7 – Foi concedida a palavra ao Deputado André Pinotes Baptista (PS), que começou por dizer que
relativamente ao modelo de cogestão, muito embora seja visada a Portaria n.º 67/2021, de 17 de março, há um
enquadramento prévio, que o Decreto-Lei n.º 116/2019, de 21 de agosto, que estabelece o modelo de cogestão
das áreas protegidas que concretiza o princípio de participação dos órgãos municipais na respetiva gestão, é
um sucesso a nível de cooperação entre entidades. Já existem 10 áreas protegidas com este modelo. Recusa
veementemente o argumento que se esteja perante a mercantilização da floresta e biodiversidade, pois esta
legislação consagrou eficazmente a partilha de gestão e de responsabilidades, favorecendo uma
descentralização, promovendo maior ligação das comunidades com a natureza que as envolve.
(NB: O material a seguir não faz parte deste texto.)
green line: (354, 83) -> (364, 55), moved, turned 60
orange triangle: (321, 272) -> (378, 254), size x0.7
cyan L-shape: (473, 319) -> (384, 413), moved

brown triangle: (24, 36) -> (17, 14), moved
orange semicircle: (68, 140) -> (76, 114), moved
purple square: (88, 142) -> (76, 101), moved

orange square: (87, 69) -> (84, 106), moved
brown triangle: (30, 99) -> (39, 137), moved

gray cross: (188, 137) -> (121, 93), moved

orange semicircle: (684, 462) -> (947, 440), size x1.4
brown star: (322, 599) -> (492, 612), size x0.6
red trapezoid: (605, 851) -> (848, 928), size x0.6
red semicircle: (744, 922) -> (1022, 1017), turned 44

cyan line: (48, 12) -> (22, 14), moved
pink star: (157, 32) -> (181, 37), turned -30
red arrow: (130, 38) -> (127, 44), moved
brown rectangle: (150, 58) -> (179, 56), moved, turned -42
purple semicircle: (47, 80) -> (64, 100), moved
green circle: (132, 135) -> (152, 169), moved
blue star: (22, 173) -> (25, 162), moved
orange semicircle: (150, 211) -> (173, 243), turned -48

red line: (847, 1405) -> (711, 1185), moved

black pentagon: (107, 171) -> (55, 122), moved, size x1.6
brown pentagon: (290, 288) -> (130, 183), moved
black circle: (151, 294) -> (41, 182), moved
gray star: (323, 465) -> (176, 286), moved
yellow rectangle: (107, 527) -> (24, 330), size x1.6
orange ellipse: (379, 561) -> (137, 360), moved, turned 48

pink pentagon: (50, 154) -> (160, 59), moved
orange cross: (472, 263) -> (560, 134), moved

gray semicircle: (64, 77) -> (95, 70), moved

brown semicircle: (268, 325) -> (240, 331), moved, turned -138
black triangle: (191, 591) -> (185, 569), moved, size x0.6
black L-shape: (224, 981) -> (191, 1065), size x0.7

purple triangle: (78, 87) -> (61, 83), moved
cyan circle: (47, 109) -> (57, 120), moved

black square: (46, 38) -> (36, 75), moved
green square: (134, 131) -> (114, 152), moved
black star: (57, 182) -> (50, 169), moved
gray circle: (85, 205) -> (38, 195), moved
8 – Interveio a Deputada Alma Rivera (PCP), que referiu a importância do envolvimento das autarquias mas
só salvaguardando o papel do Estado central essa proteção será verdadeiramente conseguida, assinalando
ainda a insuficiência dos investimentos, a primeira preocupação não tem sido a de envolver as populações mas
de apropriação privada e por isso o Grupo Parlamentar do PCP apresentou uma iniciativa com o que considera
ser o quadro adequado, para aproveitamento eficaz dos recursos e combate a desertificação dos territórios.
9 – Por último, interveio o Deputado Nelson Peralta (BE), para concluir o debate, reiterando a necessidade
de alteração da portaria.
10 – Realizada a discussão, os projetos de resolução encontram-se em condições de ser agendados, para
votação, em reunião plenária, pelo que se remete a presente informação a S. Ex.ª o Presidente da Assembleia
da República.
Palácio de São Bento, 20 de julho de 2021.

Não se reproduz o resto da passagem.